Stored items
◇ ◇ ◇ ◇ ◇
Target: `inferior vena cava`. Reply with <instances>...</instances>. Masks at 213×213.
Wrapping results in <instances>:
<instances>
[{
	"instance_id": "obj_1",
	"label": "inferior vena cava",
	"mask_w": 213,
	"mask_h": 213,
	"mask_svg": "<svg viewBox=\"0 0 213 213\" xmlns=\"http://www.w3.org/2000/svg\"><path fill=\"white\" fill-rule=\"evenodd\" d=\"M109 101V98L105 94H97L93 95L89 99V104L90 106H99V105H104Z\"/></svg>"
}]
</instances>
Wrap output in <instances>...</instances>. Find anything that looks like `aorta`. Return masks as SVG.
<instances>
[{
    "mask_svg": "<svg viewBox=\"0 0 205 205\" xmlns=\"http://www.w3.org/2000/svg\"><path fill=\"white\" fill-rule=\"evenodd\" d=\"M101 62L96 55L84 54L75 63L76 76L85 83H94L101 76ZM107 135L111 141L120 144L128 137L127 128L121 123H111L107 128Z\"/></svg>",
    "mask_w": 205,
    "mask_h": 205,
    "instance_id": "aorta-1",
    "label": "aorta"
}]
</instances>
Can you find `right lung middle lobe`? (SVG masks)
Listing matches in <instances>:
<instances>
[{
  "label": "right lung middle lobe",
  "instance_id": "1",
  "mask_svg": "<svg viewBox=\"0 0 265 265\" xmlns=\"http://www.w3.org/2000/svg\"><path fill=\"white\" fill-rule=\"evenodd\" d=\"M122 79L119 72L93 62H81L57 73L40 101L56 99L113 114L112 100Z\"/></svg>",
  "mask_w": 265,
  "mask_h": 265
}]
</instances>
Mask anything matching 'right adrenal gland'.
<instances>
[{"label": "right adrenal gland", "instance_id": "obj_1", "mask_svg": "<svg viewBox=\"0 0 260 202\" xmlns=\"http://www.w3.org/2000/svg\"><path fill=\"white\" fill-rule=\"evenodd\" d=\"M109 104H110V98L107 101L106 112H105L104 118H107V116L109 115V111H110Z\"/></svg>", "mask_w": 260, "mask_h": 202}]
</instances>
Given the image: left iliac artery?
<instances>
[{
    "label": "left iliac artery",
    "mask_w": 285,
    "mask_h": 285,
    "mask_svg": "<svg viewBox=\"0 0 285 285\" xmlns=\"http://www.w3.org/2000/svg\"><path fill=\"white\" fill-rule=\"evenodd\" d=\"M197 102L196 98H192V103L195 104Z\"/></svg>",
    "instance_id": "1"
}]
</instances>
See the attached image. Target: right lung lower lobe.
◇ ◇ ◇ ◇ ◇
(TASK DIRECTIONS):
What you return must match, line for line, the data from the line containing "Given the image: left iliac artery?" to its end, both ends included.

(TASK ANSWER):
Given the image: left iliac artery?
<instances>
[{
    "label": "left iliac artery",
    "mask_w": 285,
    "mask_h": 285,
    "mask_svg": "<svg viewBox=\"0 0 285 285\" xmlns=\"http://www.w3.org/2000/svg\"><path fill=\"white\" fill-rule=\"evenodd\" d=\"M197 102L196 98H192V103L195 104Z\"/></svg>",
    "instance_id": "1"
}]
</instances>
See the attached image. Target: right lung lower lobe.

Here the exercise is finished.